Mme Christianson a expliqué que les gardiens du feu recherchent des indices, tels que des aiguilles dodues d’épinette ou des baies qui poussent au printemps, pour déterminer si le moment est venu d’allumer un feu.

Les colons ont apporté une mentalité européenne pour la gestion des terres qui a mis fin aux brûlages, permettant aux arbres et au carburant d’empiéter sur la « mosaïque », a poursuivi Mme Christianson, ajoutant que les anciens autochtones se souviennent que des personnes ont été condamnées à une amende ou emprisonnées pour avoir déclenché des brûlages culturels.

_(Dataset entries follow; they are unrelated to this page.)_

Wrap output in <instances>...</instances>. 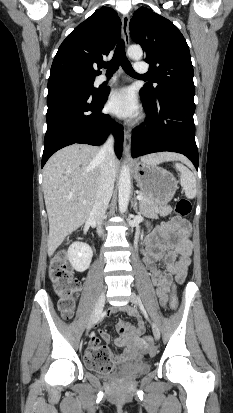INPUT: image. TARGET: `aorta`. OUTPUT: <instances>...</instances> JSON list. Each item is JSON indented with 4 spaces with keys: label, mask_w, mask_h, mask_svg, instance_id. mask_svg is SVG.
<instances>
[{
    "label": "aorta",
    "mask_w": 233,
    "mask_h": 413,
    "mask_svg": "<svg viewBox=\"0 0 233 413\" xmlns=\"http://www.w3.org/2000/svg\"><path fill=\"white\" fill-rule=\"evenodd\" d=\"M128 56L133 60H140L143 56L142 48L138 45H133L128 48ZM131 192V177L129 166L124 163L122 166L119 182H118V204L119 211L124 213L127 210L129 197Z\"/></svg>",
    "instance_id": "762f6f07"
}]
</instances>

La fin des brûlages a suivi les colons vers l’ouest, a-t-elle dit, et des brûlages culturels réguliers se produisaient toujours dans des régions plus éloignées de la Colombie-Britannique, jusque dans les années 1950 et 1960.

Le processus d’approbation, un obstacle

Les communautés autochtones constatent toujours des obstacles au brûlage culturel, a noté Mme Christianson, soulignant les longs processus d’approbation et le manque de financement régulier pour soutenir la transmission des connaissances entre les anciens et une nouvelle génération de gardiens du feu.

« C’est là que réside une partie de la frustration, a-t-elle mentionné. Que nous devons ramener le brûlage culturel à une échelle beaucoup plus grande que vous savez : “brûlez ici, puis là”. »

Le brûlage culturel est basé sur une observation attentive et une connaissance du paysage, a-t-elle déclaré, et les retards d’approbation pourraient signifier de manquer une bonne occasion de brûler.

Certains gardiens du feu autochtones estiment qu’ils ne devraient pas avoir à obtenir l’approbation d’un « système colonial », a déclaré Mme Christianson. « Ils estiment qu’ils devraient pouvoir avoir leur propre certification au sein de leurs communautés, sur le brûlage. »

Russell Myers Ross a fait écho à ce sentiment. L’ancien chef élu du gouvernement Yunesit’in s’efforce à ce que reprennent les brûlages culturels après que des incendies dévastateurs ont balayé le territoire de la Première Nation Tsilhqot’in à l’ouest de Williams Lake, en Colombie-Britannique, en 2017.

« Je pense que la frustration est que tant que vous avez des gens qui connaissent très bien la terre et ont de l’expérience avec le feu, nous ne devrions pas nécessairement avoir à passer par tous ces cerceaux pour essayer d’obtenir les autorisations », a-t-il expliqué.

M. Gray croit pour sa part qu’il devrait y avoir un chemin différent dans le système d’approbation de la Colombie-Britannique pour les brûlages culturels à faible risque, comme ceux au printemps autour des zones riveraines ou à haute altitude, où il y a encore de l’humidité dans le sol.

La province a un « énorme problème de capacité » en ce qui concerne le financement et la gestion des brûlages dirigés, a ajouté M. Gray, soulignant le manque de responsable des travaux de brûlage qui sont certifiés.

La reprise des brûlages culturels est identifiée comme une priorité dans le projet de plan d’action de la Colombie-Britannique pour la mise en œuvre de la Déclaration des Nations Unies sur les droits des peuples autochtones.